En cet instant où on se sent dédaigneux de la terre et regarde la mer telle une mouette, assis, on se met à fuir, parcourt plusieurs kilomètres par l’esprit, pousse vers l’Ouest, vers la conque qui vit naître, puis se développer cette remarquable cité où, ô chimère, on cherche à exhumer des bribes de son illustre passé…

Dans l’Enfance de l’Europe, Fossier a écrit que les villes d’avant 1200 étaient des corps étrangers, des kystes, des malformations dans la société médiévale. Ses références sans doute accolées à ce qu’était le royaume de France, voir, au plus, au futur Royaume Uni, il semble toutefois que cette affirmation ne doive pas être prise à la lettre ; car la ville a été, et est, le pivot de l’histoire de la Péninsule. De fait, à travers l’histoire urbaine on lit toute l’histoire de ce pays ; le Mezzogiorno mis à part, et encore ! ; et cela, si on fait fi de la période romaine, commença réellement au cours du Moyen Âge ; car c’est durant cette ère, et au sein d’unités urbaines, que se produisirent des évènements majeurs qui ont marqué l’histoire du continent.

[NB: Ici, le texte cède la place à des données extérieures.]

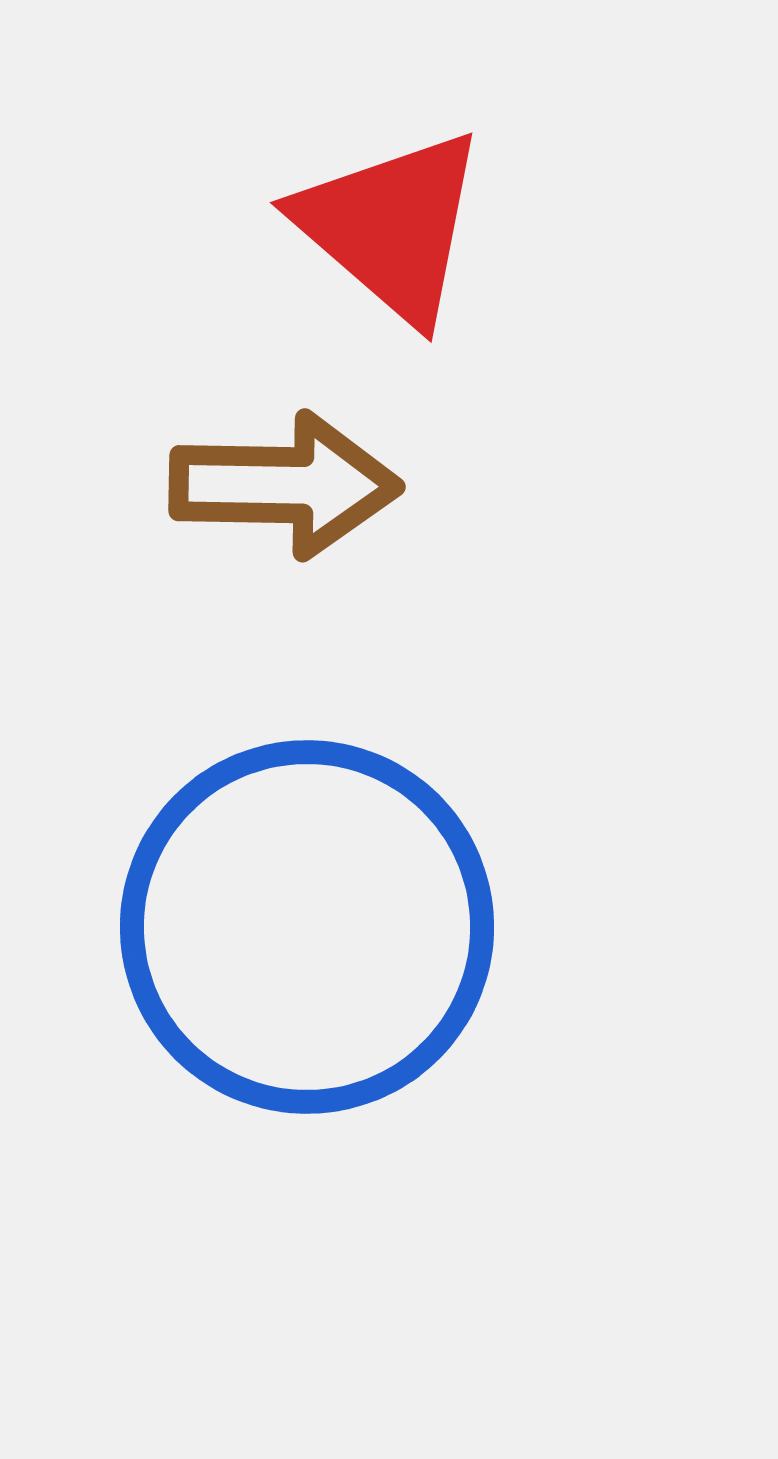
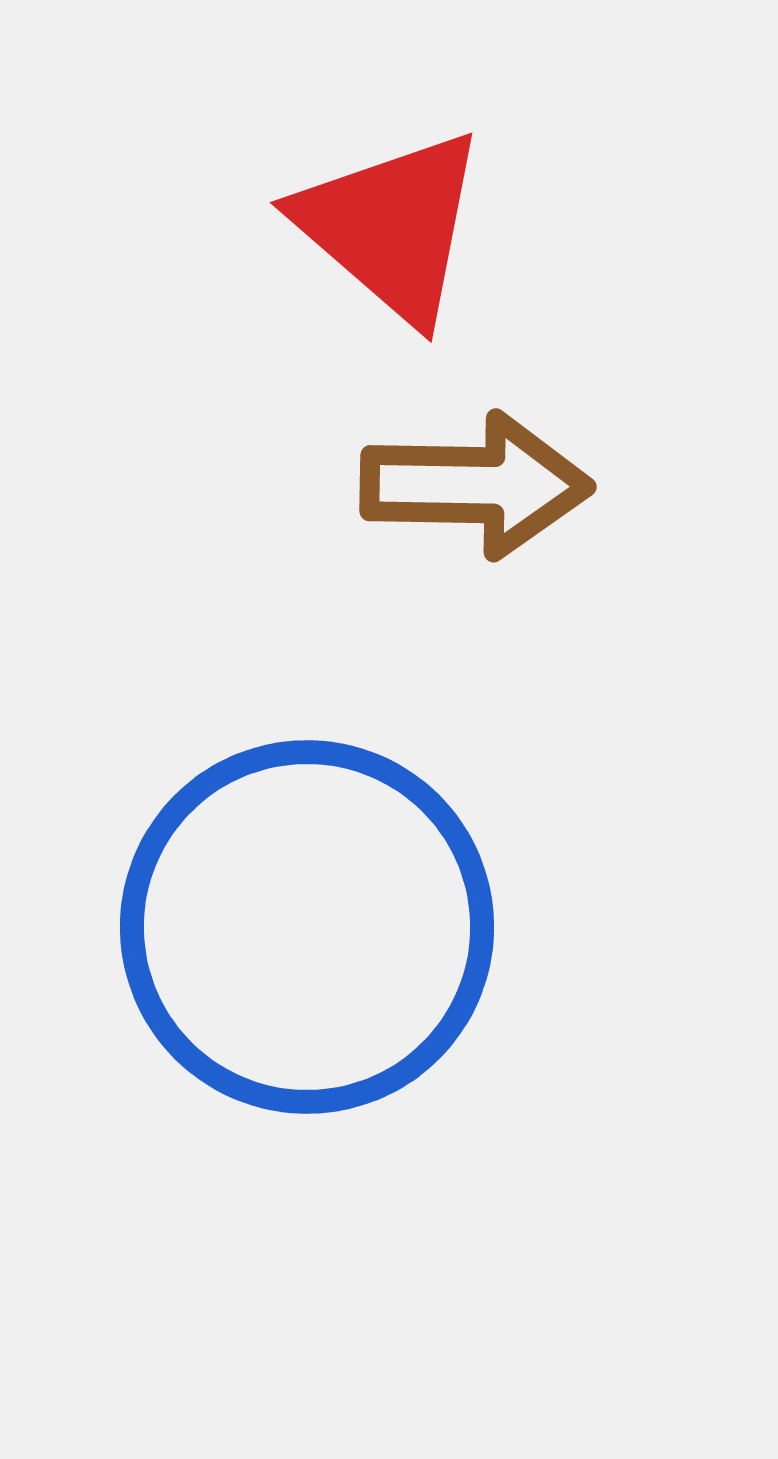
brown arrow: moved 191 px right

Gênes l’une d’entre-elles, elle appartenait à un réseau urbain hérité en grande partie de l’Antiquité. Si des villes disparurent, par exemple Veleia en Emilie, des colonies romaines dans le Sud, ces villes qui n’étaient que des cadavres selon l’expression de saint Ambroise au IVème siècle, surent se redresser, évoluer, devenant des acteurs considérables sur les plans économique, social, politique et religieux, au point de contribuer à transformer la vie des hommes. Invention du politique, révolution scripturaire, révolution commerciale, révolution mendiante, sont autant d’expressions qui montrent combien l’Italie fut pénétrée de nouveautés durant cette époque ; le Bas Moyen Âge rappelons-le ; et qu’elles furent à la base de l’avance prise par les villes italiennes par rapport au reste de l’Europe, et ce jusqu’aux Temps dits modernes.

Puisqu’il s’agit de commencer quelque part, et que le propos n’est pas de retracer l’histoire de la ville ; des ouvrages et encyclopédies y parvenant bien mieux qu’on ne serait le faire, et puis on écrit d’abord pour soi ; disons que la cité couverte de palais de marbre, ce qui lui valut son nom de Superbe, fut fondée vers 700 avant notre ère par les Ligures, et qu’elle subit, après nombre de vicissitudes, le sort de toutes villes de l’Italie du Nord. Elle fut incorporée à la Gaule cisalpine, appartint longtemps aux Romains, puis passa aux Lombards, et, après la destruction de cette monarchie, dut reconnaître la domination de Charlemagne. Sa position, bienfait d’un déterminisme, la servit. Au fond d’un golfe protégé, elle attira l’attention de beaucoup de souverains ; à commencer par Théodoric, roi des Goths, qui, au VIème siècle, lui permit de connaître un accroissement considérable. La tentative de reconstitution de feu l’Empire romain échouant, à la suite de Charlemagne son royaume s’en allant en poussière, de toutes parts il se forma de petites Etats féodaux parmi lesquels quatre cités cherchèrent dans le commerce, et via des expéditions maritimes, la source de richesses qui devaient leur rendre plus facile la conservation de leur liberté ; Gênes fut de celles-là.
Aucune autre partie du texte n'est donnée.